Tag Archives: modern gnosticism

The New Apostles

The Long, Narrow Way

As a junior in college, I felt an irresistible call to devote my life to teaching and preaching the gospel of Jesus Christ. I have given my entire adult life (50 years!) to studying the scriptures, the history of the church, and the greatest minds and truest hearts the church has produced. I’ve not always been certain of my views, likely not always correct, and perhaps sometimes not always pure of heart, but as a whole I believe I have sought God’s will. My assumption in all of this is that I am not a latter-day apostle, that I don’t have a right to craft a Christianity that suits me and keeps me in step with the spirit of the times. Hence, I have tried my best to submit my mind to the words of Jesus, the witness of Paul, Peter, James and the rest of Jesus’s chosen apostles.

Furthermore, I am aware that I am not sufficient of myself—my perspective is too narrow, my knowledge is too limited, and my biases too unconscious—to understand the fulness of the faith. I need help from wise men and women from the church past and present. In my search for reliable partners, I have listened to the teaching of Irenaeus of Lyon, Gregory of Nazianzus, Basil of Caesarea, Augustine of Hippo, Thomas Aquinas, Luther, John Calvin, and hundreds of others. All of them, too, attempted to submit their minds and hearts to the words of Jesus and the teaching of the apostles. And I have profound respect for the tradition shared by these teachers, Catholic, Orthodox, and Protestant. In fact, I consider myself a biblical, catholic, and orthodox Christian.

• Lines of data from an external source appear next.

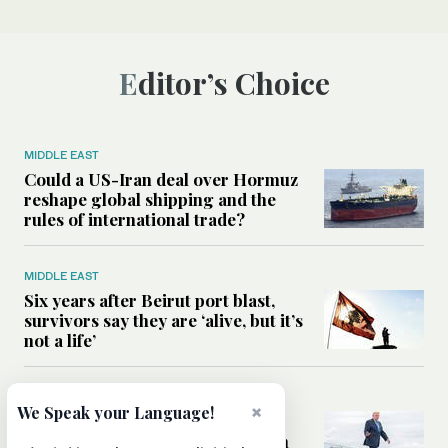
Editor’s Choice
MIDDLE EAST
Could a US-Iran deal over Hormuz
reshape global shipping and the
rules of international trade?
MIDDLE EAST
Six years after Beirut port blast,
survivors say they are ‘alive, but it’s
not a life’
MIDDLE EAST
×
We Speak your Language!
Can Trump’s ‘art of the deal’
strategy reshape the conflict with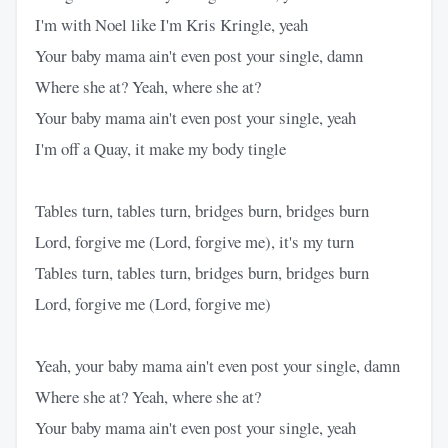
I'm with Noel like I'm Kris Kringle, yeah
Your baby mama ain't even post your single, damn
Where she at? Yeah, where she at?
Your baby mama ain't even post your single, yeah
I'm off a Quay, it make my body tingle
Tables turn, tables turn, bridges burn, bridges burn
Lord, forgive me (Lord, forgive me), it's my turn
Tables turn, tables turn, bridges burn, bridges burn
Lord, forgive me (Lord, forgive me)
Yeah, your baby mama ain't even post your single, damn
Where she at? Yeah, where she at?
Your baby mama ain't even post your single, yeah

I have taught Christian doctrine at the university level for 34 years. Chief among my goals has been to ground the next generation of church leaders in this great tradition. In so doing I hoped to free them from slavery to the winds of change and the spirit of the times. I have tried to teach them to be humble, cautious, systematic, and analytical in their efforts to understand the faith and how it applies to the present age.

Consternation

I say all of this to place in context my profound consternation at how lightly many of my highly educated acquaintances dismiss that apostolic/catholic/orthodox consensus and embrace a “progressive” form of Christianity. They throw over the original apostles and the saints, martyrs, reformers, and doctors of the church to embrace the cultural fads of the last 25 years as a new revelation, a lately-discovered gospel. According to my progressive friends, the man confronted by the risen Jesus on the Damascus Road and chosen by the Lord to be his apostle, the man who personally knew Peter, James, and many other first-generation disciples of Jesus, and author of much of the New Testament, Paul, was wrong about how to live a Christian life, about marriage, family, and sex. He missed the boat on women’s rights and slavery. These modern apostles know more about what Jesus would do than the ones Jesus chose to be his witnesses. All they need to do is keep step with progressive culture as it gradually erases boundary after boundary set by the Creator.

Envy

I’m envious of these new apostles. The knowledge and certainty I’ve sought through cautious, painstaking thought, they attained simply by listening to contemporary culture, which knows nothing of the scriptures and possesses no sympathy for the church. Like the ancient Gnostics, these new apostles attain to gnosis (knowledge) instantaneously without reference to the scriptures or tradition. They know everything they need to know about God and true morality from a source within themselves. Only, the ancient Gnostics at least made a pretense of using reason to deduce their quasi-mythical system. The modern Christian Gnostics don’t need reason, for they know the truth directly from their feelings and desires. Personal experience is their teacher. And if they even bother with scripture and tradition, they use their feeling-derived gnosis to judge and correct them. I am envious indeed! Such knowledge is too wonderful for me! Not being an apostle, I have to rely on the apostolic tradition and the wisdom of the church to learn how to live as a Christian.

Gnostic America

While I am at it, let me recommend a book. Recently I read Peter M. Burfeind, Gnostic America: A Reading of Contemporary American Culture & Religion According to Christianity’s Oldest Heresy (Pax Domini Press, 2014). Perhaps I will write a full review later, but let me give you a taste of what Burfeind has to offer. Toward the end of the book, in his discussion of the Emerging Church Movement—an early progressive movement within evangelical churches—he charges:

It’s a Christ abstracted from his humanity and his Church once again…a Christ rarefied from his history and ecclesiastical grounding and reunited with the Self. Ultimately it’s a rebellion against created forms, a rejection of them as idolatrous, the very position taken by the Gnostics (Gnostic America, p. 334).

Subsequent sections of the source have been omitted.